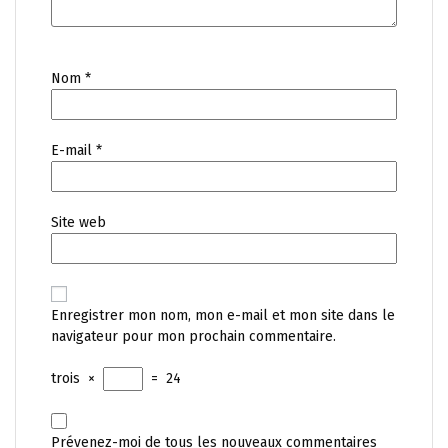
Nom
*
E-mail
*
Site web
Enregistrer mon nom, mon e-mail et mon site dans le
navigateur pour mon prochain commentaire.
trois
×
=
24
Prévenez-moi de tous les nouveaux commentaires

━━━━━━━━━━━━━━━━

Task details: Would you filter the entries above and keep each line that has the word "mail"?

Exercise solution:
E-mail
Enregistrer mon nom, mon e-mail et mon site dans le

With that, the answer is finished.